• **Your assignment**: All records below are to be set down precisely as written, excluding pictures.

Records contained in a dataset
____________

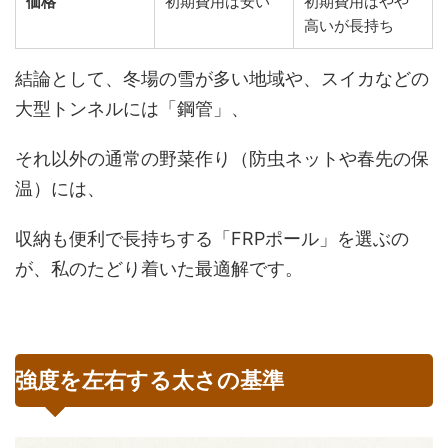
価格
初期費用は安い
初期費用はやや
高いが長持ち
結論として、冬場の雪が多い地域や、スイカなどの
大型トンネルには「鋼管」、
それ以外の通常の野菜作り（防虫ネットや春先の保
温）には、
収納も便利で長持ちする「FRPポール」を選ぶの
が、私のたどり着いた最適解です。
強度を左右する太さの基準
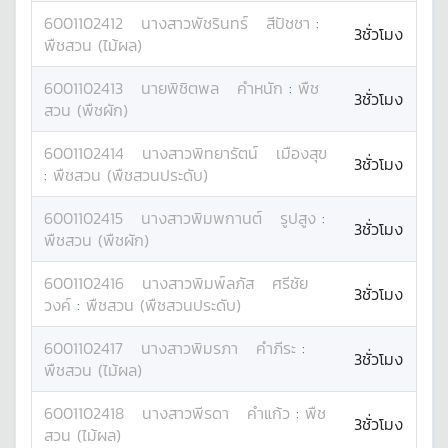
6001102412
นางสาว
พัชรินทร์
สีปัชชา
:
3ชั่วโมง
พืชสวน (ไม้ผล)
6001102413
นาย
พิชิตพล
คำหนัก
:
พืช
3ชั่วโมง
สวน (พืชผัก)
6001102414
นางสาว
พิทยารัตน์
เมืองสุข
3ชั่วโมง
:
พืชสวน (พืชสวนประดับ)
6001102415
นางสาว
พิมพกานต์
รูปสูง
:
3ชั่วโมง
พืชสวน (พืชผัก)
6001102416
นางสาว
พิมพ์ลภัส
ศรีชัย
3ชั่วโมง
วงค์
:
พืชสวน (พืชสวนประดับ)
6001102417
นางสาว
พิมรภา
คำภีระ
:
3ชั่วโมง
พืชสวน (ไม้ผล)
6001102418
นางสาว
พีรดา
คำแก้ว
:
พืช
3ชั่วโมง
สวน (ไม้ผล)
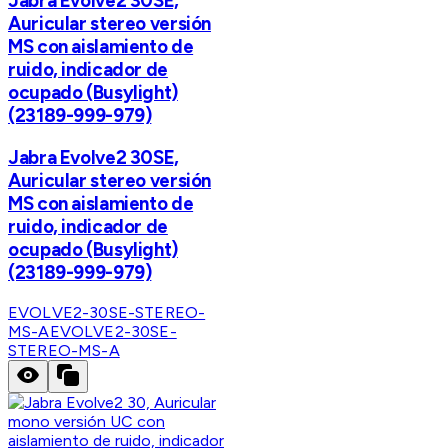
Jabra Evolve2 30SE,
Auricular stereo versión
MS con aislamiento de
ruido, indicador de
ocupado (Busylight)
(23189-999-979)
Jabra Evolve2 30SE,
Auricular stereo versión
MS con aislamiento de
ruido, indicador de
ocupado (Busylight)
(23189-999-979)
EVOLVE2-30SE-STEREO-
MS-A
EVOLVE2-30SE-
STEREO-MS-A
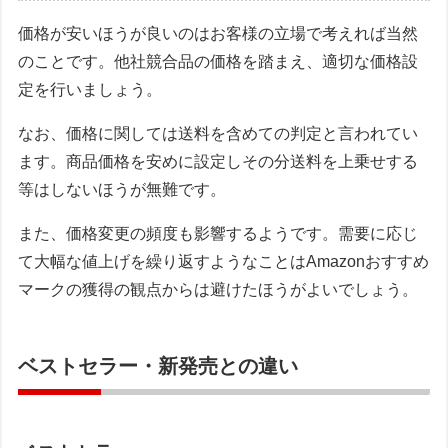
価格が安いほうが良いのはお客様の立場で考えれば当然
のことです。他社競合品の価格を踏まえ、適切な価格設
定を行いましょう。
なお、価格に関しては送料を含めての判定と言われてい
ます。商品価格を安めに設定しその分送料を上乗せする
等はしないほうが無難です。
また、価格変更の頻度も影響するようです。需要に応じ
て大幅な値上げを繰り返すようなことはAmazonおすすめ
マークの獲得の観点からは避けたほうがよいでしょう。
ベストセラー・新発売との違い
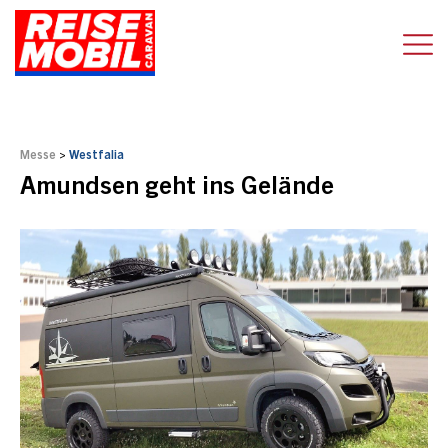
Messe
>
Westfalia
Amundsen geht ins Gelände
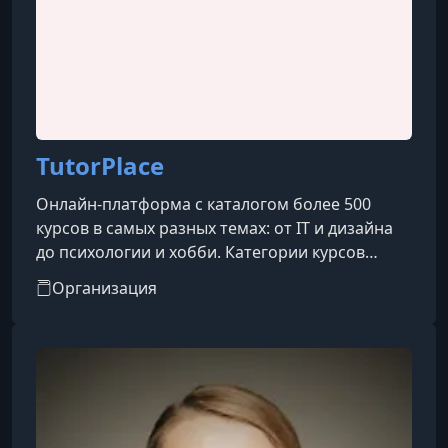
TutorPlace
Онлайн-платформа с каталогом более 500
курсов в самых разных темах: от IT и дизайна
до психологии и хобби. Категории курсов
охватывают такие направления, как IT, бизнес,
Организация
дизайн, психология, творчество, блогинг, уход
за собой, профессии и др.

____________

• **Exercise response**:
価格
初期費用は安い
初期費用はやや
高いが長持ち
結論として、冬場の雪が多い地域や、スイカなどの
大型トンネルには「鋼管」、
それ以外の通常の野菜作り（防虫ネットや春先の保
温）には、
収納も便利で長持ちする「FRPポール」を選ぶの
が、私のたどり着いた最適解です。
強度を左右する太さの基準
6001102412
นางสาว
พัชรินทร์
สีปัชชา
:
3ชั่วโมง
พืชสวน (ไม้ผล)
6001102413
นาย
พิชิตพล
คำหนัก
:
พืช
3ชั่วโมง
สวน (พืชผัก)
6001102414
นางสาว
พิทยารัตน์
เมืองสุข
3ชั่วโมง
:
พืชสวน (พืชสวนประดับ)
6001102415
นางสาว
พิมพกานต์
รูปสูง
:
3ชั่วโมง
พืชสวน (พืชผัก)
6001102416
นางสาว
พิมพ์ลภัส
ศรีชัย
3ชั่วโมง
วงค์
:
พืชสวน (พืชสวนประดับ)
6001102417
นางสาว
พิมรภา
คำภีระ
:
3ชั่วโมง
พืชสวน (ไม้ผล)
6001102418
นางสาว
พีรดา
คำแก้ว
:
พืช
3ชั่วโมง
สวน (ไม้ผล)
Jabra Evolve2 30SE,
Auricular stereo versión
MS con aislamiento de
ruido, indicador de
ocupado (Busylight)
(23189-999-979)
Jabra Evolve2 30SE,
Auricular stereo versión
MS con aislamiento de
ruido, indicador de
ocupado (Busylight)
(23189-999-979)
EVOLVE2-30SE-STEREO-
MS-A
EVOLVE2-30SE-
STEREO-MS-A
価格が安いほうが良いのはお客様の立場で考えれば当然
のことです。他社競合品の価格を踏まえ、適切な価格設
定を行いましょう。
なお、価格に関しては送料を含めての判定と言われてい
ます。商品価格を安めに設定しその分送料を上乗せする
等はしないほうが無難です。
また、価格変更の頻度も影響するようです。需要に応じ
て大幅な値上げを繰り返すようなことはAmazonおすすめ
マークの獲得の観点からは避けたほうがよいでしょう。
ベストセラー・新発売との違い
Messe
>
Westfalia
Amundsen geht ins Gelände
TutorPlace
Онлайн-платформа с каталогом более 500
курсов в самых разных темах: от IT и дизайна
до психологии и хобби. Категории курсов
охватывают такие направления, как IT, бизнес,
Организация
дизайн, психология, творчество, блогинг, уход
за собой, профессии и др.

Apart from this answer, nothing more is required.